### Your instructions
In the entries below, copy only the lines from the one that contains "надёжный эффект. Подходит для" through the last line, exactly, and omit any pictures.

### Given records
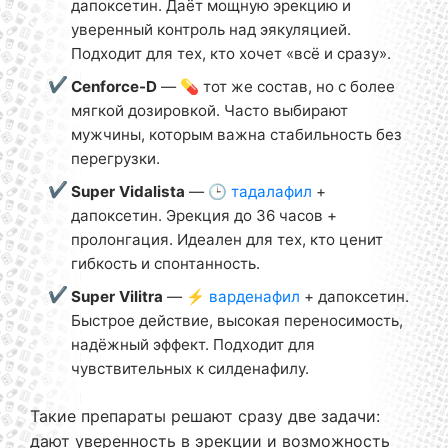
дапоксетин. Даёт мощную эрекцию и
уверенный контроль над эякуляцией.
Подходит для тех, кто хочет «всё и сразу».
Cenforce-D
— 💊 тот же состав, но с более
мягкой дозировкой. Часто выбирают
мужчины, которым важна стабильность без
перегрузки.
Super Vidalista
— 🕒
тадалафил
+
дапоксетин. Эрекция до 36 часов +
пролонгация. Идеален для тех, кто ценит
гибкость и спонтанность.
Super Vilitra
— ⚡
варденафил
+ дапоксетин.
Быстрое действие, высокая переносимость,
надёжный эффект. Подходит для
чувствительных к силденафилу.
Такие препараты решают сразу две задачи:
дают уверенность в эрекции и возможность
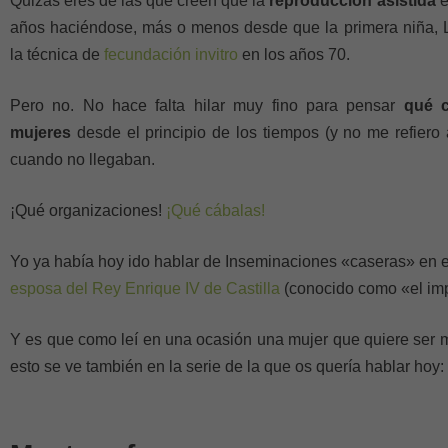
Quizás eres de las que creen que la
reproducción asistida
e
años haciéndose, más o menos desde que la primera niña, L
la técnica de
fecundación invitro
en los años 70.
Pero no. No hace falta hilar muy fino para pensar
qué 
mujeres
desde el principio de los tiempos (y no me refiero 
cuando no llegaban.
¡Qué organizaciones!
¡Qué cábalas!
Yo ya había hoy ido hablar de Inseminaciones «caseras» en e
esposa del Rey Enrique IV de Castilla
(conocido como «el imp
Y es que como leí en una ocasión una mujer que quiere ser
esto se ve también en la serie de la que os quería hablar hoy:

### Exercise result
надёжный эффект. Подходит для
чувствительных к силденафилу.
Такие препараты решают сразу две задачи:
дают уверенность в эрекции и возможность
Quizás eres de las que creen que la
reproducción asistida
e
años haciéndose, más o menos desde que la primera niña, L
la técnica de
fecundación invitro
en los años 70.
Pero no. No hace falta hilar muy fino para pensar
qué 
mujeres
desde el principio de los tiempos (y no me refiero 
cuando no llegaban.
¡Qué organizaciones!
¡Qué cábalas!
Yo ya había hoy ido hablar de Inseminaciones «caseras» en e
esposa del Rey Enrique IV de Castilla
(conocido como «el imp
Y es que como leí en una ocasión una mujer que quiere ser
esto se ve también en la serie de la que os quería hablar hoy:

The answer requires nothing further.